Nele Paxinou ne joue plus (elle avait occasionnellement, pour dépanner la troupe, tenu des rôles de mère ou de grand-mère) mais préfère se consacrer à la production et la mise en scène : « Mon rôle, c’est d’avoir mentalement l’image de la compagnie. J’en suis la mémoire. Vous savez, moi je tire un camion derrière mon fauteuil, avec encore une roulotte accrochée à l’arrière ! Parce que ça se passe dans le mental tout ça, c’est une volonté d’aller plus loin, de continuer le chemin. C’est un cadeau du ciel. Ce n’est pas parce que je suis devenu handicapée : j’ai toujours voulu ça. Sans le handicap, je pense que mon parcours aurait été encore plus efficace, parce que quand même, il me pose des problèmes de mobilité, d’organisation ».

Lors des tournées, Nele Paxinou vit dans un camion équipé comme un camping car (sauf les fenêtres !) avec un hayon élévateur pour y accéder. Quand elle vivait encore avec son époux, ils se déplaçaient en roulotte tractée derrière un camion : « La vie quotidienne est agréable dans une roulotte, il y a de l’espace et c’est joli. Mais depuis que je suis seule, j’ai décidé de la laisser. Et je suis dehors tout le temps. Le luxe et le confort m’importent peu, ce qu’il me faut, c’est garder de l’autonomie : l’année dernière j’ai eu un accident et on m’a amputé d’une jambe.
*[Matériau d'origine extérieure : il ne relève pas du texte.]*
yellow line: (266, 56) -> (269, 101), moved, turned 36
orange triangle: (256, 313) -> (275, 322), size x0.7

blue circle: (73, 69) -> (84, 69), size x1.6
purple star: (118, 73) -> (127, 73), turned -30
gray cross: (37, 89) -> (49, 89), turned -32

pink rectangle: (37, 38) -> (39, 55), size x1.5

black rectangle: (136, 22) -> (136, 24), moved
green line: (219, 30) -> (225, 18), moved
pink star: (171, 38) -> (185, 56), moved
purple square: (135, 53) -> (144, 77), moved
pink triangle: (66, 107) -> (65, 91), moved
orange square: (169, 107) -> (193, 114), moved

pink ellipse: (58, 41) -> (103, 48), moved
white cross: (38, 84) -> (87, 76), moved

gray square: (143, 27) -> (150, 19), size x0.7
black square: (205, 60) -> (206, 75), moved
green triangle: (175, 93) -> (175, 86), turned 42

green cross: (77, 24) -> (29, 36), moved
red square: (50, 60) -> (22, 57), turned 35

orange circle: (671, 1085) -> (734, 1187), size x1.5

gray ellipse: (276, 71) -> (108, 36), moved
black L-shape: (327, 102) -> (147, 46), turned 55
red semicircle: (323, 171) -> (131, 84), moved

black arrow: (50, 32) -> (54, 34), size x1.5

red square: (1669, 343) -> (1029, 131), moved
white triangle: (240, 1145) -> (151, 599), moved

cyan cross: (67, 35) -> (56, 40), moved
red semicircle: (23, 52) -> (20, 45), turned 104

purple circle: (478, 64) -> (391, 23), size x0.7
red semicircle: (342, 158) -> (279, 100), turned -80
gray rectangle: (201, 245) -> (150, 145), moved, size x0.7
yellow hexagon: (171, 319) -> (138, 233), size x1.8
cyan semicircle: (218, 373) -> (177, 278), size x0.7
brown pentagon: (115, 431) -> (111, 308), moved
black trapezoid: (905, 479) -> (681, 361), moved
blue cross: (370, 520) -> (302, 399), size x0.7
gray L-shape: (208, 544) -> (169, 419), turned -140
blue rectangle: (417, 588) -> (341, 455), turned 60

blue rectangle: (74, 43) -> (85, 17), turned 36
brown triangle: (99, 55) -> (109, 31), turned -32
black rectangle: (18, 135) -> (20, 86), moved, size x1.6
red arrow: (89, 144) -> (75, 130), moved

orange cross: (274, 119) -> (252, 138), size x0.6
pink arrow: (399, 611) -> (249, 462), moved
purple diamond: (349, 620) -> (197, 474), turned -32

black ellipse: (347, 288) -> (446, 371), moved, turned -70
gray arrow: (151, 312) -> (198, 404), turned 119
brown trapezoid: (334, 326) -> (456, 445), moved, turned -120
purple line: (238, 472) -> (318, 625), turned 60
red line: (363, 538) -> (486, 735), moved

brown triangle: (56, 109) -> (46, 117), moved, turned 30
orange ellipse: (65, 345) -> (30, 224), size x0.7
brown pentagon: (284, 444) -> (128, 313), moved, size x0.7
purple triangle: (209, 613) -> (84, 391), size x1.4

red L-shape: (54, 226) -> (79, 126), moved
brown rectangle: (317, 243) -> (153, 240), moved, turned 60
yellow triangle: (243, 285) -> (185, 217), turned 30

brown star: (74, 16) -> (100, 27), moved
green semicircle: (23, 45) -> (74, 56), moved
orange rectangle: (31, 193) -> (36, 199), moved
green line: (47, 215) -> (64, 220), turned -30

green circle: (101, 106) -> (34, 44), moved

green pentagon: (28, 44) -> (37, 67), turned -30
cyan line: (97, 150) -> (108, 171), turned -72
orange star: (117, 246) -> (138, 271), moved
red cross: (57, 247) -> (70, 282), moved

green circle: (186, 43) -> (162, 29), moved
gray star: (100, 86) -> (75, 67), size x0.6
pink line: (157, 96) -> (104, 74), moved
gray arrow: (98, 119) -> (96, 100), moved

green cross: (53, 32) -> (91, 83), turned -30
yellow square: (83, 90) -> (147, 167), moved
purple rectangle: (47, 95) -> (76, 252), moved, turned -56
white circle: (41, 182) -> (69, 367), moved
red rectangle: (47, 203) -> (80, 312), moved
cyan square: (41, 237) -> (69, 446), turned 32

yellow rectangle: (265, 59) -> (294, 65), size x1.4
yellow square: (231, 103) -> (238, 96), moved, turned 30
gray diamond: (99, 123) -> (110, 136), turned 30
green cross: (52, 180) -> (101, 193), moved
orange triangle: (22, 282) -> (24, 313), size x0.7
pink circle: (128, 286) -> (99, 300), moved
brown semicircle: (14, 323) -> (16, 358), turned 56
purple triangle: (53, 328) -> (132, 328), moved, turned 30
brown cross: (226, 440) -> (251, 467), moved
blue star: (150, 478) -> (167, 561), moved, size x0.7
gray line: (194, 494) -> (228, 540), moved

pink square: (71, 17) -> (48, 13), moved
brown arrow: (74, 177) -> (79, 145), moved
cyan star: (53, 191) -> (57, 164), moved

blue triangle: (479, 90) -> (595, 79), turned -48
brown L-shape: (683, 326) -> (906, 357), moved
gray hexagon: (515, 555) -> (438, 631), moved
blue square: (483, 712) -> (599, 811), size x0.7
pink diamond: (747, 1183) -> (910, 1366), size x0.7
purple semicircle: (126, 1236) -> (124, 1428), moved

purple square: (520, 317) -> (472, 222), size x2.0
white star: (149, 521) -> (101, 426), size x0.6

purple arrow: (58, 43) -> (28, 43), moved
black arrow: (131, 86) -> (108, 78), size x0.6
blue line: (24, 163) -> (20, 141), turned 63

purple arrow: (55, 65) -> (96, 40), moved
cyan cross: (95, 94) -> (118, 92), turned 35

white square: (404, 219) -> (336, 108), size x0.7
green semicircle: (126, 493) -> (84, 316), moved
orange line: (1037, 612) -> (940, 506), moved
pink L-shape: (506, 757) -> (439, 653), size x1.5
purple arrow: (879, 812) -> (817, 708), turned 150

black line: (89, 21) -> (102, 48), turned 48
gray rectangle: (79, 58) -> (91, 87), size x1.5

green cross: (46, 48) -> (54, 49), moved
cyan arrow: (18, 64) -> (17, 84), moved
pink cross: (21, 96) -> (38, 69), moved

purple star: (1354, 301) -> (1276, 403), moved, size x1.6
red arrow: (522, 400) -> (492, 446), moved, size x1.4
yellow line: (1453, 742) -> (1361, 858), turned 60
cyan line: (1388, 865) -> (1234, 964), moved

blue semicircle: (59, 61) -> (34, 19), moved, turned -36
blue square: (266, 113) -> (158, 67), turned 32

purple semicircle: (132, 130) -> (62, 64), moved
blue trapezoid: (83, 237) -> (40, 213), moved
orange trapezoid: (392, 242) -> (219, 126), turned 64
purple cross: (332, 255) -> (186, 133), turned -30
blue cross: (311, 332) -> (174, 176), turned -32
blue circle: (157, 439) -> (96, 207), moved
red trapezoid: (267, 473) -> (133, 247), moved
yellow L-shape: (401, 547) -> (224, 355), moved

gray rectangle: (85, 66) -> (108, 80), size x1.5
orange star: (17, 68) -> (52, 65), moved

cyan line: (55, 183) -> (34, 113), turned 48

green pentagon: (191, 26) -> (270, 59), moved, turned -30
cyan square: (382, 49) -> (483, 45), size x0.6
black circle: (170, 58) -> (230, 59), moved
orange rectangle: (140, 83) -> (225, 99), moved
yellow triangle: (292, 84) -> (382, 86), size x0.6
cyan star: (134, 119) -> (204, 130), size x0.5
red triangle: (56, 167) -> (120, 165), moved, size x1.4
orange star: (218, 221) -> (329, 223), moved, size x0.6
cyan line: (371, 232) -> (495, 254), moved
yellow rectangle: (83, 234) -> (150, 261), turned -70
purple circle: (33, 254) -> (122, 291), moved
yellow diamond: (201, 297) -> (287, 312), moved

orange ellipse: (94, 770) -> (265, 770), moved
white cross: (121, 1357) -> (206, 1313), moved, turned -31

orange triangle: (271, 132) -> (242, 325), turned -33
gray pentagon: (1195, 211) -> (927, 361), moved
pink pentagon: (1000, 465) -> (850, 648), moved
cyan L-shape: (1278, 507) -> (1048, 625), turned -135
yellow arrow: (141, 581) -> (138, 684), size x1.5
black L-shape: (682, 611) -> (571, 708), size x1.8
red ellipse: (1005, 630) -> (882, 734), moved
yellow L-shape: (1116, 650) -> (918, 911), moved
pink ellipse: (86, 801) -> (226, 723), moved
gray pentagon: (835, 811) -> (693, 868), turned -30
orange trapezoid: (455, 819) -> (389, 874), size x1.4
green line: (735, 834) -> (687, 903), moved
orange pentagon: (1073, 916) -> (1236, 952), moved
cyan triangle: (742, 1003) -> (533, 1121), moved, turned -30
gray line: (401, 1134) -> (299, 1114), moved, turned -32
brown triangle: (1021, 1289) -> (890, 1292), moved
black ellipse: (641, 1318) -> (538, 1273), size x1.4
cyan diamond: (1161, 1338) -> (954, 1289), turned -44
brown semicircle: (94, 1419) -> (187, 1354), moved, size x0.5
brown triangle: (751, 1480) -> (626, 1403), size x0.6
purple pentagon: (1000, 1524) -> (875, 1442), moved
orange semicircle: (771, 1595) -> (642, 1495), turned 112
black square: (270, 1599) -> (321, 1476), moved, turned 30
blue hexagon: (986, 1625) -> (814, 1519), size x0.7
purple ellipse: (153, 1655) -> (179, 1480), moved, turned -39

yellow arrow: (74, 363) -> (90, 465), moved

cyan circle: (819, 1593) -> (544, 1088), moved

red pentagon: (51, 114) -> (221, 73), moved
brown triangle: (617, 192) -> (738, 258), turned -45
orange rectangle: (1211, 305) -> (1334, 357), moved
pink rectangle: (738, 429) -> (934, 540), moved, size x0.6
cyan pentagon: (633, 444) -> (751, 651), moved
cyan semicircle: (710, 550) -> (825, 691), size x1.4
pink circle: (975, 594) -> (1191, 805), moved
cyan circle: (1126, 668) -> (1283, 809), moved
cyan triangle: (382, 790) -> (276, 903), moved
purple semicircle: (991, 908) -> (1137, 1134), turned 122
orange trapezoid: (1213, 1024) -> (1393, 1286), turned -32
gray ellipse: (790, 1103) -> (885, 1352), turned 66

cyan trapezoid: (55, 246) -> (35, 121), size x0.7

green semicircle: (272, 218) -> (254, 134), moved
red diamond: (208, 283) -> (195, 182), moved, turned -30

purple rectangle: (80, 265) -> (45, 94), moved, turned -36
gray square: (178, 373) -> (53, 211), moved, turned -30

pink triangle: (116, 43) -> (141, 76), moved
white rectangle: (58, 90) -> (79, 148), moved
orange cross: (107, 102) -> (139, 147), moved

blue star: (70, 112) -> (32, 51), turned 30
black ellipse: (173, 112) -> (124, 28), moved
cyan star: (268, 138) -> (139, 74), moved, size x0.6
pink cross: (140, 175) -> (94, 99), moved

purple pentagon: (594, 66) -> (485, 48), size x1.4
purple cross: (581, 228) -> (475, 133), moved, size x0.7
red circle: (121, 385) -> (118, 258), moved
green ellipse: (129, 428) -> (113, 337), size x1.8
Alors maintenant il me faut un lève-personne, qui prend de la place dans le camion ».

Actuellement, la troupe représente Tristan et Yseut, sur un texte de Paul Emond : « On est remonté à la source de la légende. Avec Paul Emond, on a reconstruit un Tristan et Yseut contemporain mais qui raconte l’histoire du Moyen-Âge et qui plonge le spectateur dans l’univers de notre vision de cette époque, de ce que l’on en sait à travers les enluminures et les histoires que l’on nous a racontées. L’être humain est le même à travers l’histoire, avec ses pulsions d’amour, de haine, de guerre, de mort. Une histoire d’amour merveilleuse peut toujours parler aux gens »…

Propos recueillis par Laurent Lejard, juin 2008.

Les Baladins du Miroir se produiront à Villeneuve-lez-Avignon (Vaucluse) dans le cadre du festival Villeneuve en scène du 4 au 21 juillet 2008. Les spectateurs sont conviés, à la fin de chaque représentation, à partager une bière (belge) avec la troupe. Par ailleurs, Nele Paxinou raconte l’histoire des Baladins du miroir dans « Ne laissez pas mourir vos rêves » paru chez Maelstrom, en vente sur place et auprès de l’éditeur.